According to an all new report released recently, Congressman Tom Emmer has reintroduced a bill — called the “Safe Harbor for Taxpayers with Forked Assets Act” — that is broadly designed to reduce some of the tax burdens that are currently placed on a large number of digital currency investors. To be a bit more specific, we can see that the above mentioned bill seeks to bring more clarity on the subject of crypto hard forks.
Emmer’s proposed legislation hopes to provide taxpayers with certain guarantees/safeguards in case their altcoins undergo a hard-fork.

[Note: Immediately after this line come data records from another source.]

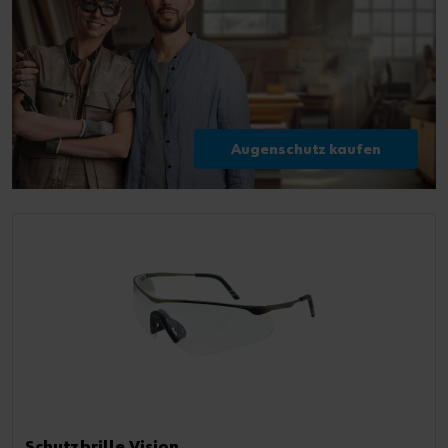
Augenschutz kaufen
Schutzbrille Vision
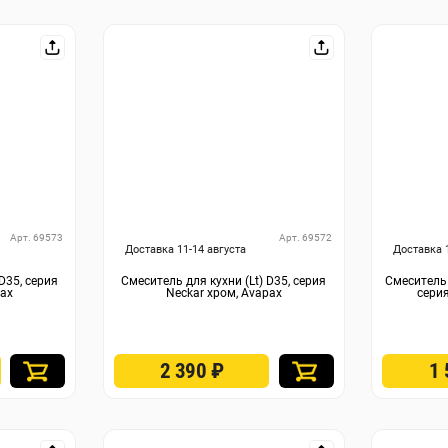
Арт. 69573
Арт. 69572
Доставка 11-14 августа
Доставка 
D35, серия
Смеситель для кухни (Lt) D35, серия
Смеситель 
pax
Neckar хром, Avapax
серия
2 390
₽
1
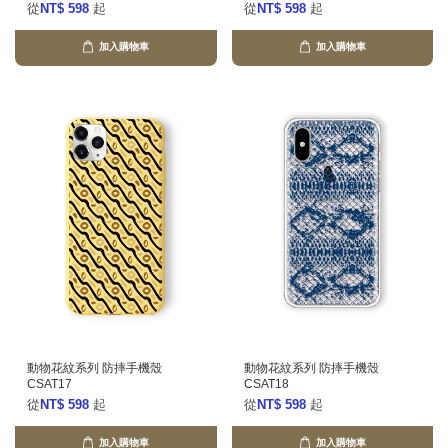
從
NT$ 598
起
從
NT$ 598
起
加入購物車
加入購物車
動物花紋系列 防摔手機殼
動物花紋系列 防摔手機殼
CSAT17
CSAT18
從
NT$ 598
起
從
NT$ 598
起
加入購物車
加入購物車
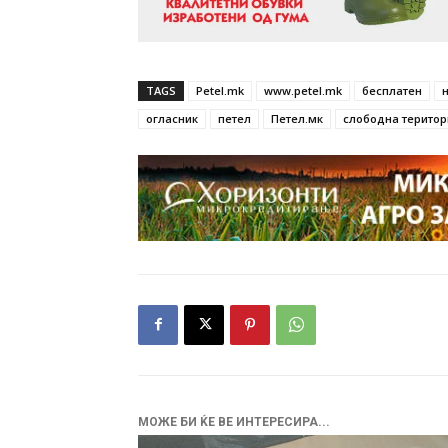
TAGS
Petel.mk
www.petel.mk
бесплатен
огласник
петел
Петел.мк
слободна територ
МОЖЕ БИ ЌЕ ВЕ ИНТЕРЕСИРА...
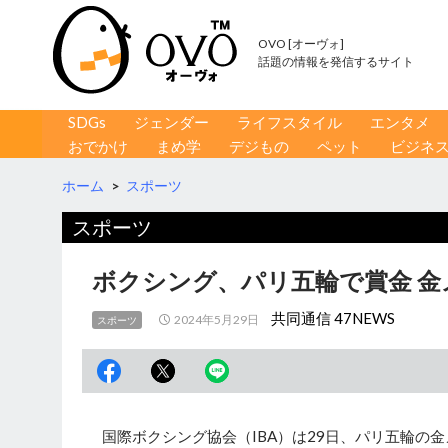
OVO [オーヴォ]
話題の情報を発信するサイト
コンテンツへ移動
検
SDGs
ジェンダー
ライフスタイル
エンタメ
索
おでかけ
まめ学
デジもの
ペット
ビジネ
ホーム
>
スポーツ
スポーツ
ボクシング、パリ五輪で賞金 金
共同通信 47NEWS
2024年5月29日
スポーツ
国際ボクシング協会（IBA）は29日、パリ五輪の金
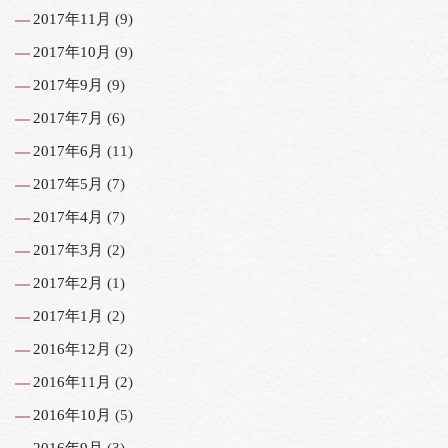
2017年11月
(9)
2017年10月
(9)
2017年9月
(9)
2017年7月
(6)
2017年6月
(11)
2017年5月
(7)
2017年4月
(7)
2017年3月
(2)
2017年2月
(1)
2017年1月
(2)
2016年12月
(2)
2016年11月
(2)
2016年10月
(5)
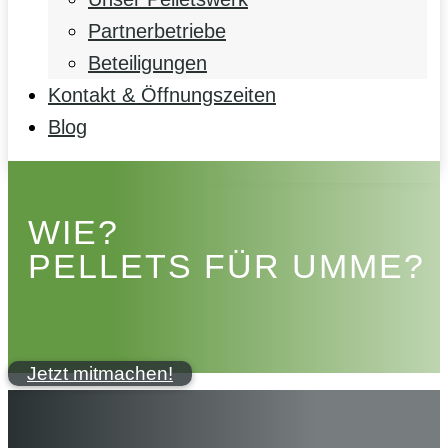
Partnerbetriebe
Beteiligungen
Kontakt & Öffnungszeiten
Blog
WIE?
PELLETS FÜR UMME?
Jetzt mitmachen!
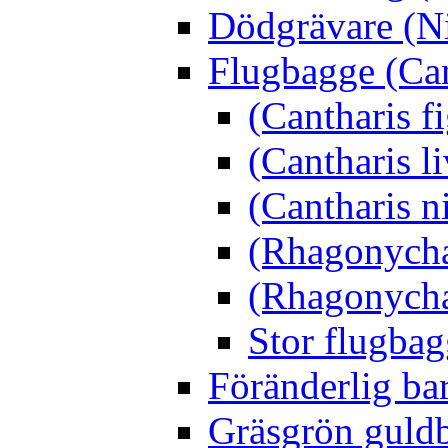
Dödgrävare (Ni
Flugbagge (Can
(Cantharis f
(Cantharis li
(Cantharis n
(Rhagonycha
(Rhagonycha
Stor flugbag
Föränderlig ba
Gräsgrön guldb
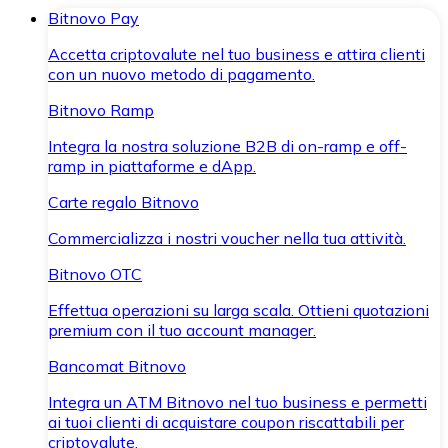
Bitnovo Pay
Accetta criptovalute nel tuo business e attira clienti
con un nuovo metodo di pagamento.
Bitnovo Ramp
Integra la nostra soluzione B2B di on-ramp e off-
ramp in piattaforme e dApp.
Carte regalo Bitnovo
Commercializza i nostri voucher nella tua attività.
Bitnovo OTC
Effettua operazioni su larga scala. Ottieni quotazioni
premium con il tuo account manager.
Bancomat Bitnovo
Integra un ATM Bitnovo nel tuo business e permetti
ai tuoi clienti di acquistare coupon riscattabili per
criptovalute.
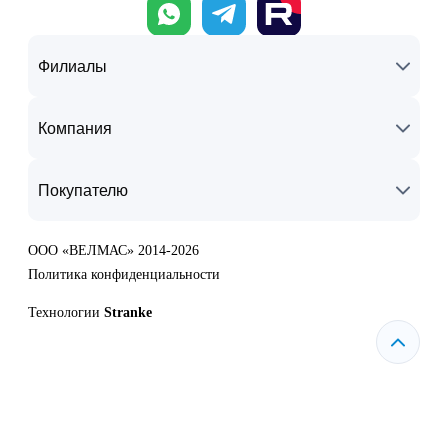
Филиалы
Компания
Покупателю
ООО «ВЕЛМАС» 2014-2026
Политика конфиденциальности
Технологии
Stranke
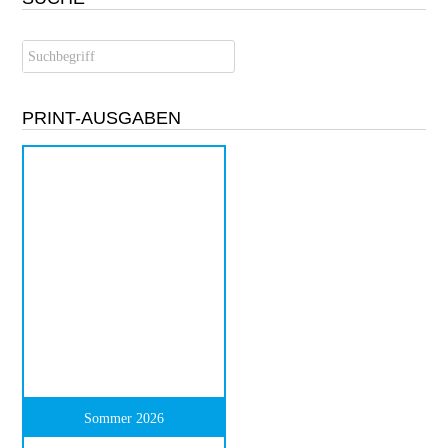
PRINT-AUSGABEN
Sommer 2026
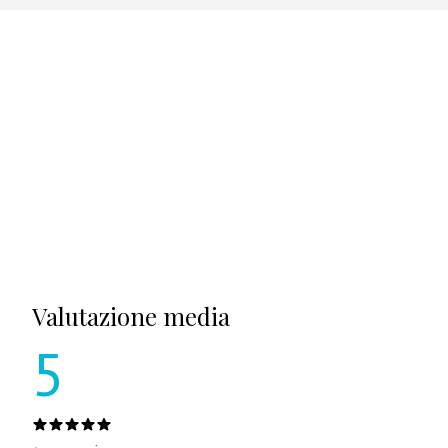
Valutazione media
5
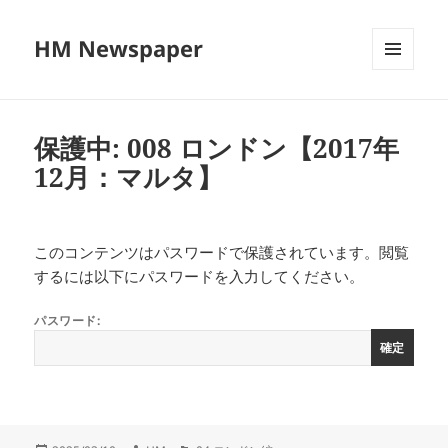
HM Newspaper
メニュ
ーとウ
ィジェ
ット
保護中: 008 ロンドン【2017年
12月：マルタ】
このコンテンツはパスワードで保護されています。閲覧
するには以下にパスワードを入力してください。
パスワード:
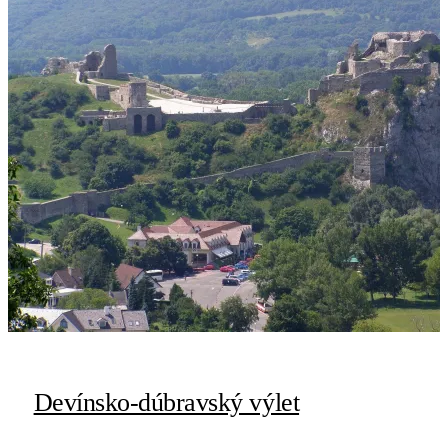
Devínsko-dúbravský výlet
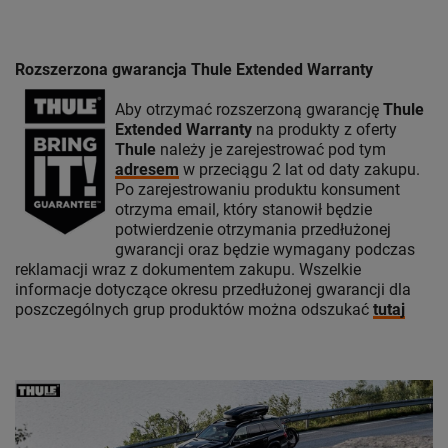
Rozszerzona gwarancja Thule Extended Warranty
Aby otrzymać rozszerzoną gwarancję
Thule
Extended Warranty
na produkty z oferty
Thule
należy je zarejestrować pod tym
adresem
w przeciągu 2 lat od daty zakupu.
Po zarejestrowaniu produktu konsument
otrzyma email, który stanowił będzie
potwierdzenie otrzymania przedłużonej
gwarancji oraz będzie wymagany podczas
reklamacji wraz z dokumentem zakupu. Wszelkie
informacje dotyczące okresu przedłużonej gwarancji dla
poszczególnych grup produktów można odszukać
tutaj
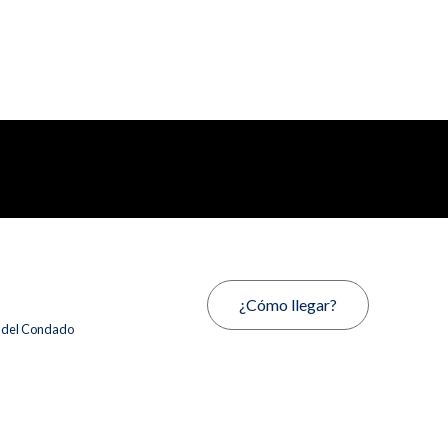
¿Cómo llegar?
s del Condado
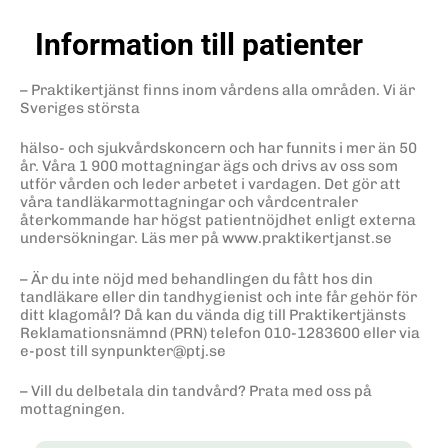
Information till patienter
– Praktikertjänst finns inom vårdens alla områden. Vi är
Sveriges största
hälso- och sjukvårdskoncern och har funnits i mer än 50
år. Våra 1 900 mottagningar ägs och drivs av oss som
utför vården och leder arbetet i vardagen. Det gör att
våra tandläkarmottagningar och vårdcentraler
återkommande har högst patientnöjdhet enligt externa
undersökningar. Läs mer på www.praktikertjanst.se
– Är du inte nöjd med behandlingen du fått hos din
tandläkare eller din tandhygienist och inte får gehör för
ditt klagomål? Då kan du vända dig till Praktikertjänsts
Reklamationsnämnd (PRN) telefon 010-1283600 eller via
e-post till synpunkter@ptj.se
– Vill du delbetala din tandvård? Prata med oss på
mottagningen.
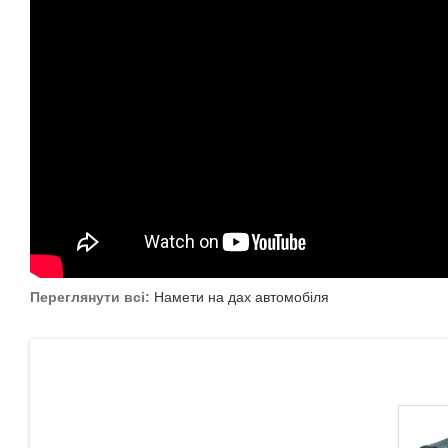
Переглянути всі:
Намети на дах автомобіля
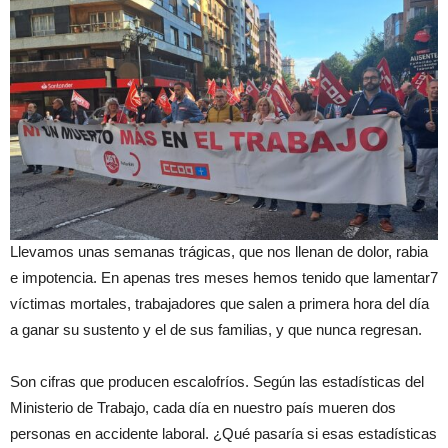
Llevamos unas semanas trágicas, que nos llenan de dolor, rabia
e impotencia. En apenas tres meses hemos tenido que lamentar7
víctimas mortales, trabajadores que salen a primera hora del día
a ganar su sustento y el de sus familias, y que nunca regresan.
Son cifras que producen escalofríos. Según las estadísticas del
Ministerio de Trabajo, cada día en nuestro país mueren dos
personas en accidente laboral. ¿Qué pasaría si esas estadísticas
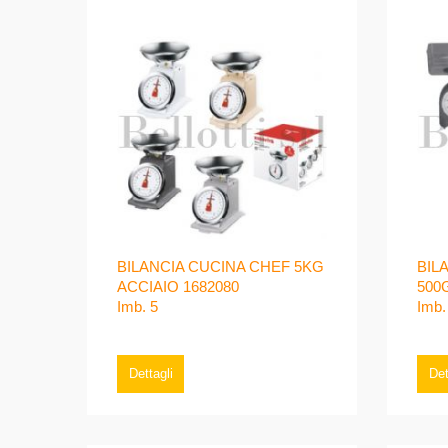
BILANCIA CUCINA CHEF 5KG
BIL
ACCIAIO 1682080
500
Imb. 5
Imb.
Dettagli
Det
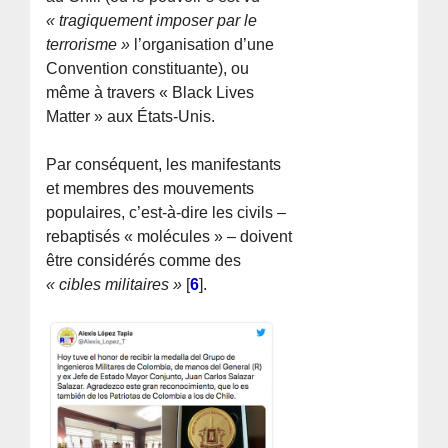
« tragiquement imposer par le
terrorisme »
l’organisation d’une
Convention constituante), ou
même à travers « Black Lives
Matter » aux États-Unis.
Par conséquent, les manifestants
et membres des mouvements
populaires, c’est-à-dire les civils –
rebaptisés « molécules » – doivent
être considérés comme des
« cibles militaires »
[
6
]
.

Simply put, the bill will allow investors to avoid facing any major penalties if they fail to pay their taxes on forked assets.
“The bill would provide assurance for taxpayers that they will not be penalized for reporting this information to the IRS. The prohibition on penalties would continue until the IRS establishes a set of rules regarding the tax treatment of forked cryptocurrencies. “
“The bill is a reasonable way to insulate taxpayers from potential liabilities that are no fault of their own, stemming primarily from the present lack of clear guidance on forks from the IRS.
Taxpayers are only able to comply with tax laws when the law is clear and individuals that attempt to report these assets have been unfairly targeted. Until the IRS provides specific guidance regarding the appropriate means of reporting them, these individuals should receive a safe harbor.”
According to James Foust — a senior research fellow at Coin Center — Emmer’s vision is quite laudable, and if passed, holds the potential to revamp how crypto assets in general are taxed by the government.
In closing out this piece, it should be mentioned that Emmer’s bill is not the only piece of legislation that is seeking to gain more clarity on the subject of crypto from the government. For example, the Token Taxonomy Act too has been devised to:
‘categorically define which tokens should come under the purview of existing federal securities laws.’